Case Presentation:

A 78–year–old man with metastatic follicular thyroid cancer status post thyroidectomy and radioactive iodine ablation in 2008 was admitted to the hospital for atypical chest pain and back pain for 2 weeks. He had a past history of atrial fibrillation on anticoagulation, diastolic congestive heart failure, hypocalcemia on calcitriol, and anxiety. The patient ruled out for acute coronary syndrome by EKG and by cardiac enzymes, and a lexiscan myoview showed no active ischemia. A CT angiogram of the chest was negative for pulmonary embolism, but showed a new lytic lesion of T7 along with 10–mm right upper lobe nodule. An MRI of the thoracic spine confirmed metastatic disease in T7, T9, T10 and in the R 12th rib. The patient had persistent pain and anxiety, and a palliative care consult recommended intravenous pamidronte for alleviating his bone pain and quetiapine to alleviate anxiety. Acutely after his first palliative radiation, he developed pulseless ventricular tachycardia, which after one shock and a round of CPR converted to sinus rhythm with spontaneous circulation. He was intubated during the code and upon transfer to ICU, his laboratory data included Ca 8.3 mg/dL (normal 8.9–10.3 mg/dL), albumin 3.7 (normal 3.3–4.8 g/dL), Mg 1.9 mg/dL (normal 1.8–2.3 mg/dL), K 3.7 meq/L (normal 3.6–5.0 meQ/L) , ionized calcium 1.08 mmol/L (normal 1.09–1.33 mmol/L), and an EKG showing nonspecific T wave changes and a QTc of 570 ms. His EKG on admission had a QTc of 466 ms. In the ICU the patient had a second episode of polymorphic ventricular tachycardia, shocked again to normal sinus rhythm with the presence of spontaneous circulation. Laboratory data following the second code showed Ca 7.2 mg/dL, K 3.8 mg/dL, Mg 2.5 mg/dL, and the ABG: 7.59/ 24/24/153. The EKG at that time showed a QTc 557. The patient was started on amiodarone, calcium and potassium were repleted, and citalopram and quetiapine were discontinued. A cardiology consultation agreed that there were no ischemic changes to explain the arrest and the prolonged QTc was the most likely explanation. With correction of the calcium and potassium the patient had no further episodes of VT. Calcium levels increased from 7.2 to 9.0, QTc improved from 634 msec to 495 msec at discharge. After modifying his treatment, patient had no recurrence of his arrhythmia and was discharged home after a few days in the telemetry unit.
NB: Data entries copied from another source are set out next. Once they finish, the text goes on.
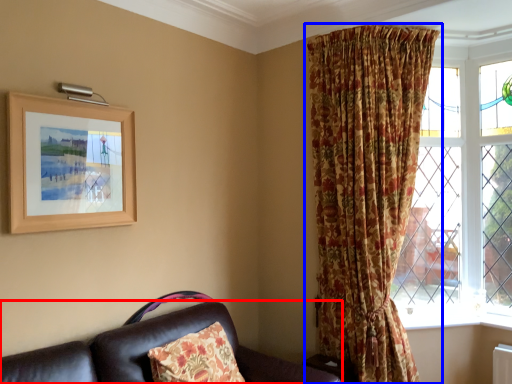 Question: Which object is further to the camera taking this photo, studio couch (highlighted by a red box) or curtain (highlighted by a blue box)?

Choices:
 (A) studio couch
 (B) curtain

Answer: (B) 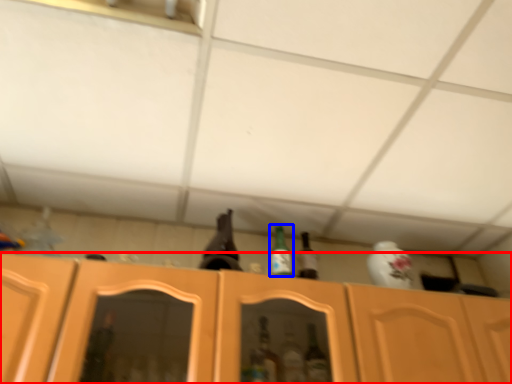 Question: Among these objects, which one is nearest to the camera, cabinetry (highlighted by a red box) or bottle (highlighted by a blue box)?

Choices:
 (A) cabinetry
 (B) bottle

Answer: (A) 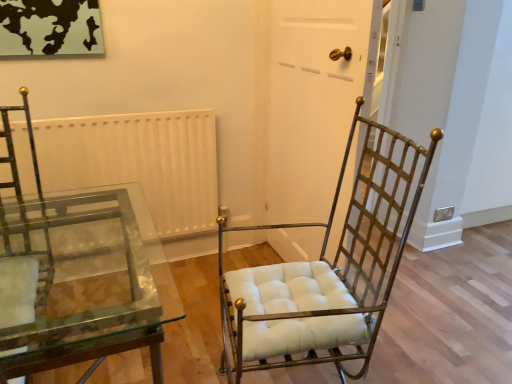 Question: Do you think transparent glass table at lower left is within white matte door at center, or outside of it?

Choices:
 (A) outside
 (B) inside

Answer: (A)

Question: From the image's perspective, is transparent glass table at lower left above or below white matte door at center?

Choices:
 (A) above
 (B) below

Answer: (B)

Question: Which of these objects is positioned closest to the white matte radiator at upper center?

Choices:
 (A) transparent glass table at lower left
 (B) white matte door at center
 (C) gold metal/texture chair at center

Answer: (A)

Question: Which of these objects is positioned farthest from the white matte door at center?

Choices:
 (A) transparent glass table at lower left
 (B) white matte radiator at upper center
 (C) gold metal/texture chair at center

Answer: (A) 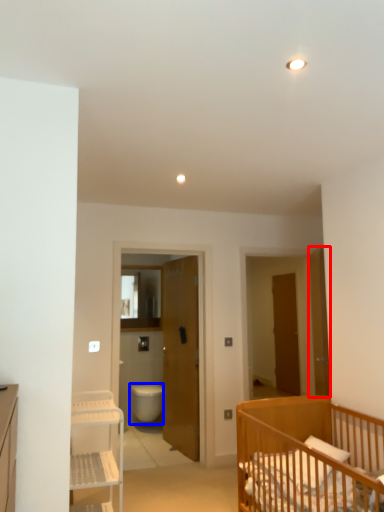 Question: Among these objects, which one is nearest to the camera, door (highlighted by a red box) or toilet bowl (highlighted by a blue box)?

Choices:
 (A) door
 (B) toilet bowl

Answer: (A) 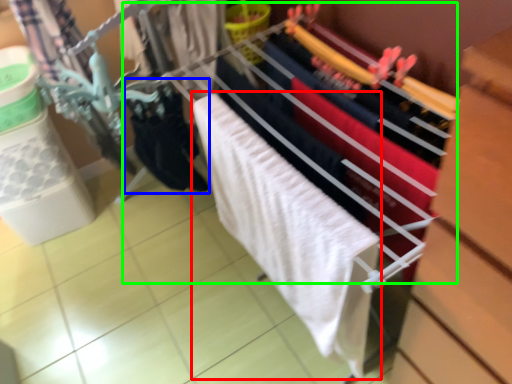 Question: Which is nearer to the bath towel (highlighted by a red box)? clothing (highlighted by a blue box) or closet (highlighted by a green box).

Choices:
 (A) clothing
 (B) closet

Answer: (B) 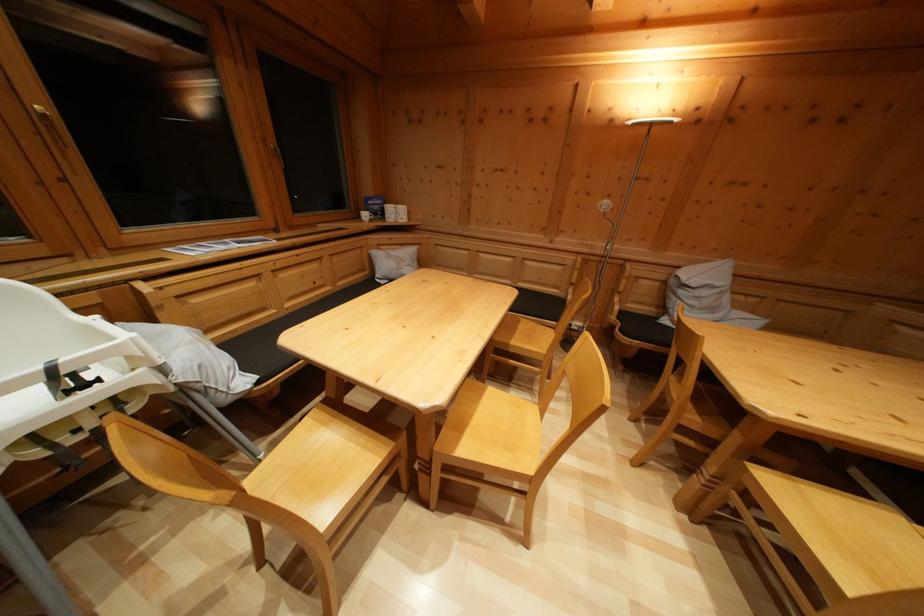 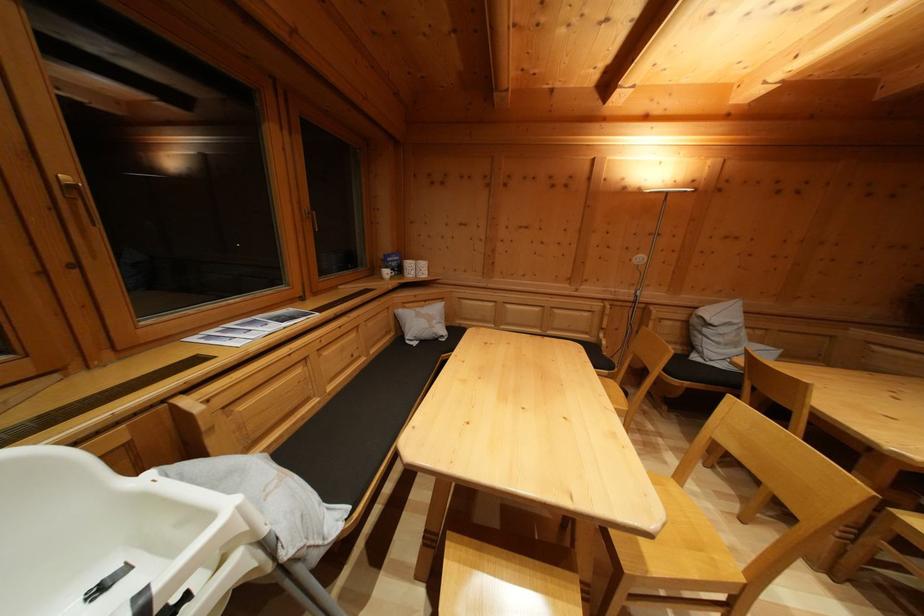 Find the pixel in the second image that matches point (687, 299) in the first image.

(711, 337) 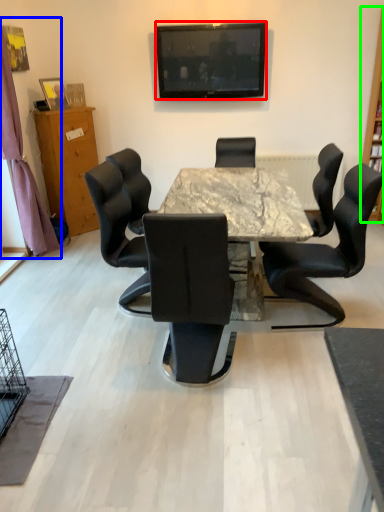 Question: Which is nearer to the television (highlighted by a red box)? curtain (highlighted by a blue box) or bookshelf (highlighted by a green box).

Choices:
 (A) curtain
 (B) bookshelf

Answer: (B) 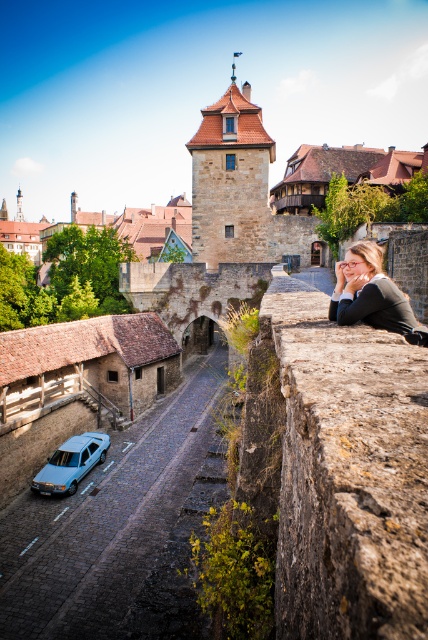 Question: Which object is farther from the camera taking this photo?

Choices:
 (A) matte black sweater at center
 (B) light blue matte sedan at lower left
 (C) rusty stone ledge at right

Answer: (B)

Question: Is rusty stone ledge at right to the left of light blue matte sedan at lower left from the viewer's perspective?

Choices:
 (A) no
 (B) yes

Answer: (A)

Question: Which point is closer to the camera?

Choices:
 (A) matte black sweater at center
 (B) rusty stone ledge at right
 (C) light blue matte sedan at lower left

Answer: (B)

Question: Among these points, which one is farthest from the camera?

Choices:
 (A) (336, 272)
 (B) (80, 444)
 (C) (285, 500)

Answer: (B)

Question: Does rusty stone ledge at right appear over light blue matte sedan at lower left?

Choices:
 (A) yes
 (B) no

Answer: (A)

Question: Is rusty stone ledge at right above matte black sweater at center?

Choices:
 (A) no
 (B) yes

Answer: (A) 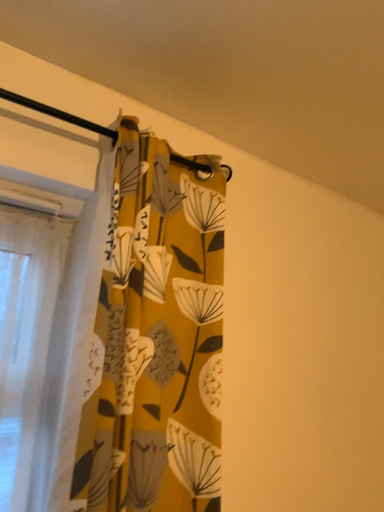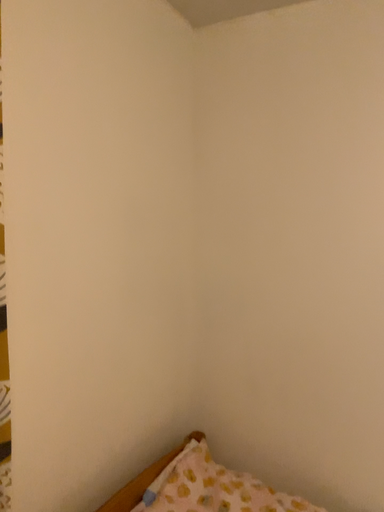 Question: Which way did the camera rotate in the video?

Choices:
 (A) rotated left
 (B) rotated right

Answer: (B) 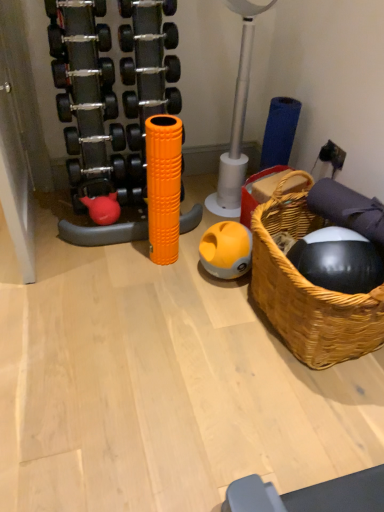 Question: From the image's perspective, is woven wood basket at right located beneath yellow matte ball at center?

Choices:
 (A) yes
 (B) no

Answer: (A)

Question: Is woven wood basket at right to the right of yellow matte ball at center from the viewer's perspective?

Choices:
 (A) no
 (B) yes

Answer: (B)

Question: From a real-world perspective, is woven wood basket at right physically below yellow matte ball at center?

Choices:
 (A) no
 (B) yes

Answer: (A)

Question: Is woven wood basket at right positioned beyond the bounds of yellow matte ball at center?

Choices:
 (A) no
 (B) yes

Answer: (B)

Question: Does woven wood basket at right have a lesser width compared to yellow matte ball at center?

Choices:
 (A) no
 (B) yes

Answer: (A)

Question: Does woven wood basket at right appear on the left side of yellow matte ball at center?

Choices:
 (A) no
 (B) yes

Answer: (A)

Question: Are orange foam roller at center and woven wood basket at right making contact?

Choices:
 (A) no
 (B) yes

Answer: (A)

Question: Is woven wood basket at right completely or partially inside orange foam roller at center?

Choices:
 (A) no
 (B) yes

Answer: (A)

Question: Can you confirm if orange foam roller at center is taller than woven wood basket at right?

Choices:
 (A) no
 (B) yes

Answer: (B)

Question: Is orange foam roller at center bigger than woven wood basket at right?

Choices:
 (A) yes
 (B) no

Answer: (B)

Question: From the image's perspective, would you say orange foam roller at center is shown under woven wood basket at right?

Choices:
 (A) yes
 (B) no

Answer: (B)

Question: Does orange foam roller at center lie behind woven wood basket at right?

Choices:
 (A) no
 (B) yes

Answer: (B)

Question: From a real-world perspective, is orange foam roller at center positioned under yellow matte ball at center based on gravity?

Choices:
 (A) no
 (B) yes

Answer: (A) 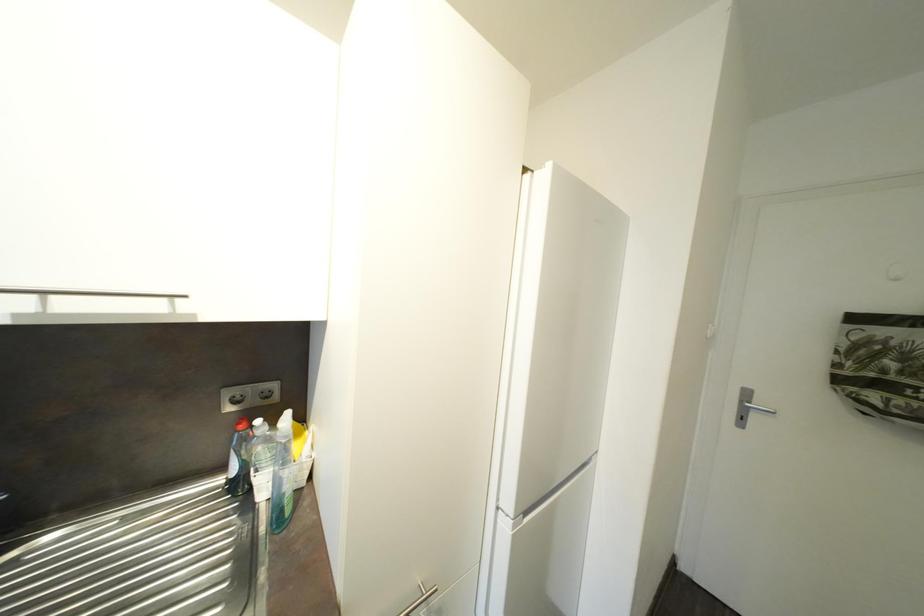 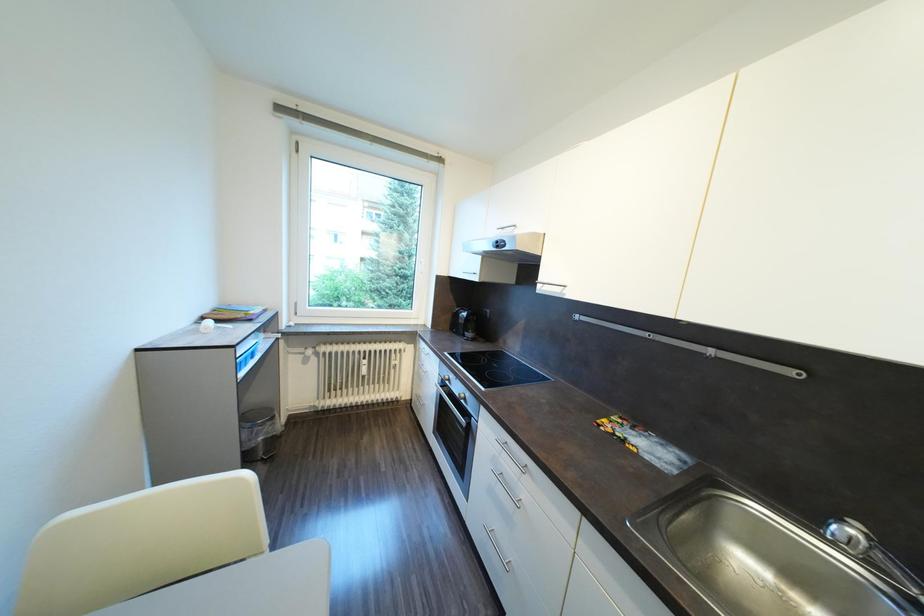 Question: The camera is either moving clockwise (left) or counter-clockwise (right) around the object. The first image is from the beginning of the video and the second image is from the end. Is the camera moving left or right when shooting the video?

Choices:
 (A) Left
 (B) Right

Answer: (B) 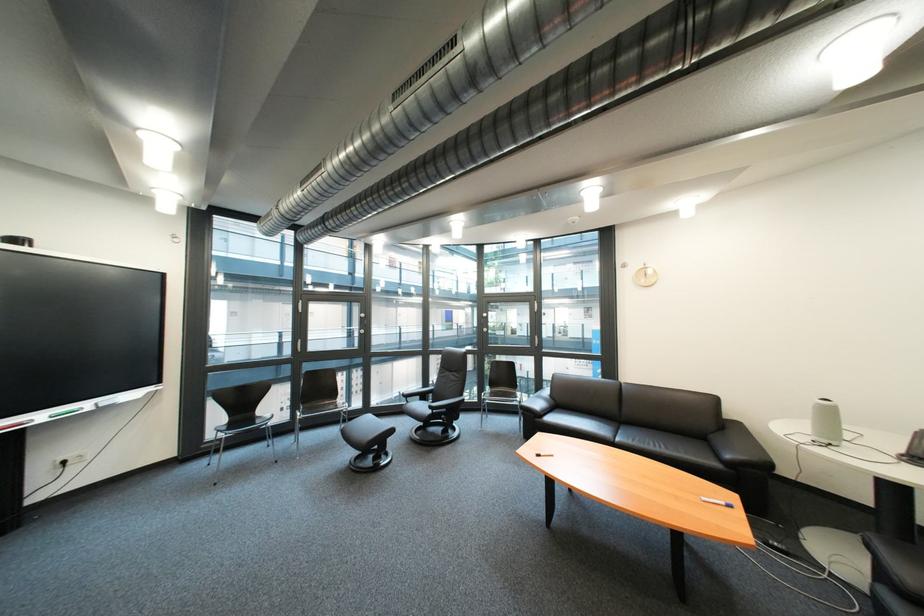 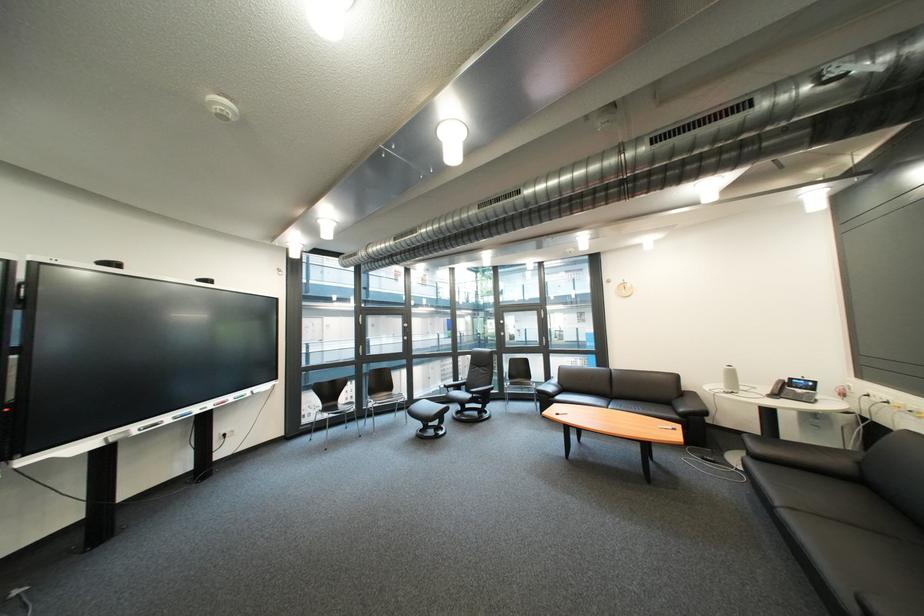 The images are taken continuously from a first-person perspective. In which direction are you moving?

The cameraman walked toward left, backward.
This patient had multiple factors that increased his Qt interval, including his baseline hypocalcemia, pamidronate inducing additional hypocalcemia, citalopram, quetiapine, hypokalemia, and respiratory alkalosis from anxiety. Rapid identification of the problem corrected these issues.


Pamidronate and hypocalcemia should prompt close observation of the Qtc interval.